HENRIK IBSEN (1828-1906),
dramaturgo norueguês, é considerado um dos principais autores do chamado drama
realista moderno. “Um Inimigo do Povo” retrata
o conflito existente entre o individual e o coletivo, mostrando
de que forma a população de uma pequena cidade-balneário da Noruega,
transforma o médico local, de cidadão honrado em um inimigo do povo, por conta
de suas convicções a respeito da qualidade das águas que serviam aos banhos
públicos, fonte de riqueza e de sustento para toda a cidade.

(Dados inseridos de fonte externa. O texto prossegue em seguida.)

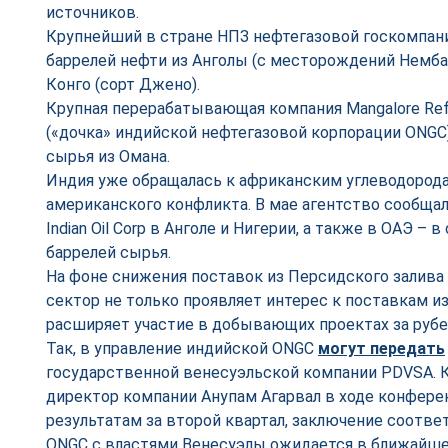
источников.
Крупнейший в стране НПЗ нефтегазовой госкомпании 
баррелей нефти из Анголы (с месторождений Немба,
Конго (сорт Джено).
Крупная перерабатывающая компания Mangalore Refin
(«дочка» индийской нефтегазовой корпорации ONGC)
сырья из Омана.
Индия уже обращалась к африканским углеводорода
американского конфликта. В мае агентство сообщал
Indian Oil Corp в Анголе и Нигерии, а также в ОАЭ –
баррелей сырья.
На фоне снижения поставок из Персидского залива
сектор не только проявляет интерес к поставкам из
расширяет участие в добывающих проектах за руб
Так, в управление индийской ONGC
могут передать
государственной венесуэльской компании PDVSA. 
директор компании Анупам Агарвал в ходе конфер
результатам за второй квартал, заключение соотв
ONGC с властями Венесуэлы ожидается в ближайшее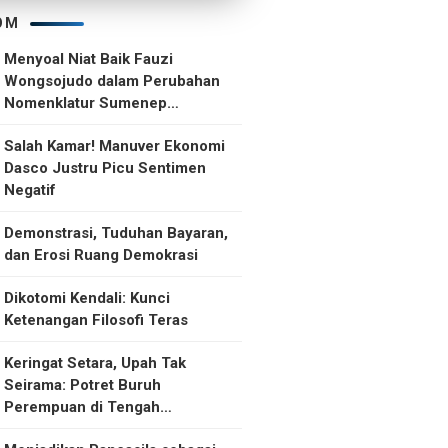
OM
Menyoal Niat Baik Fauzi
Wongsojudo dalam Perubahan
Nomenklatur Sumenep
Kepulauan
Salah Kamar! Manuver Ekonomi
Dasco Justru Picu Sentimen
Negatif
Demonstrasi, Tuduhan Bayaran,
dan Erosi Ruang Demokrasi
Dikotomi Kendali: Kunci
Ketenangan Filosofi Teras
Keringat Setara, Upah Tak
Seirama: Potret Buruh
Perempuan di Tengah
Ketidakselarasan Upah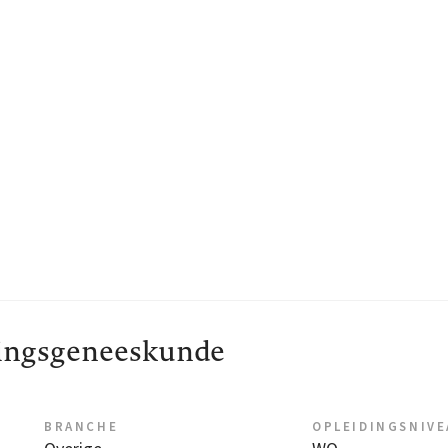
ingsgeneeskunde
BRANCHE
OPLEIDINGSNIV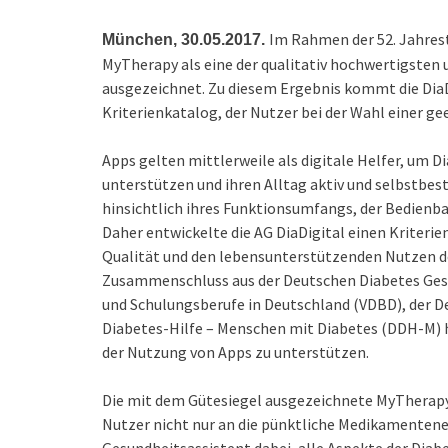
Im Rahmen der 52. Jahres
München, 30.05.2017.
MyTherapy als eine der qualitativ hochwertigsten 
ausgezeichnet. Zu diesem Ergebnis kommt die Dia
Kriterienkatalog, der Nutzer bei der Wahl einer g
Apps gelten mittlerweile als digitale Helfer, um 
unterstützen und ihren Alltag aktiv und selbstbes
hinsichtlich ihres Funktionsumfangs, der Bedienba
Daher entwickelte die AG DiaDigital einen Kriteri
Qualität und den lebensunterstützenden Nutzen d
Zusammenschluss aus der Deutschen Diabetes Gese
und Schulungsberufe in Deutschland (VDBD), der D
Diabetes-Hilfe – Menschen mit Diabetes (DDH-M) ha
der Nutzung von Apps zu unterstützen.
Die mit dem Gütesiegel ausgezeichnete MyTherapy 
Nutzer nicht nur an die pünktliche Medikamentene
Gesundheitsassistent dabei, alle Aspekte der Dia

A história, em 5 atos, seguindo uma estrutura típica do drama
realista do final do século XIX, que, por sua vez, herdara tal
divisão do TEATRO do neoclassicismo, passa-se numa cidade do
interior da Noruega, cuja maior fonte de renda advém de sua Estação
Balneária. O Dr. Stockmann inquieta-se com as doenças que
turistas e concidadãos apresentam e resolve investigar a água da cidade. Para
sua surpresa, apercebe-se de que está poluída, aparentemente devido a
lançamentos de “lixívia”, contendo impurezas dos curtumes da
cidade. Homem da ciência, sente-se no dever de levar a verdade ao povo, mas a
sua denúncia representará o fechamento do balneário por dois anos, além de
provocar uma suspeição geral sobre as suas qualidades, mesmo depois das obras
necessárias para resolver a questão. Isso causaria um transtorno para a cidade,
que deixaria de lucrar com o turismo. Não denunciar o fato, contudo, vai contra
os ideais éticos de Stockmann.
A insistência do Dr. Stockmann, em fazer prevalecer a verdade,
torna-o “persona non grata” para a população, sobretudo ao
defender a ideia de que os valores daquela cidade estão sustentados sobre a
mentira e de que o povo não tem a razão, ou seja, a maioria não tem o
monopólio da verdade. Ele se torna, assim, um inimigo do povo e
conta apenas com o apoio de sua família e de alguns poucos membros da
comunidade, que passam a sofrer represálias por conta disso. A convicção do
médico, em relação à verdade, contudo, faz com que ele se mantenha firme em
seus propósitos até o fim, mesmo sabendo que seu relevante papel naquela
comunidade jamais seria retomado.
“UM INIMIGO DO POVO” foi
escrita em 1882 e tem sido considerada, por muitos, como a peça
de IBSEN mais polêmica e direta. Com uma grande coragem, ele apresenta
um “desmentido integral” de toda a sua obra anterior, que
defendera a importância da “verdade absoluta”. Na peça, IBSEN
demonstra a capacidade de ver e analisar os dois lados da questão,
colocando em dúvida a verdade incondicional, que tanto defendera em
obras passadas, e delineando um personagem dotado de traços idealistas.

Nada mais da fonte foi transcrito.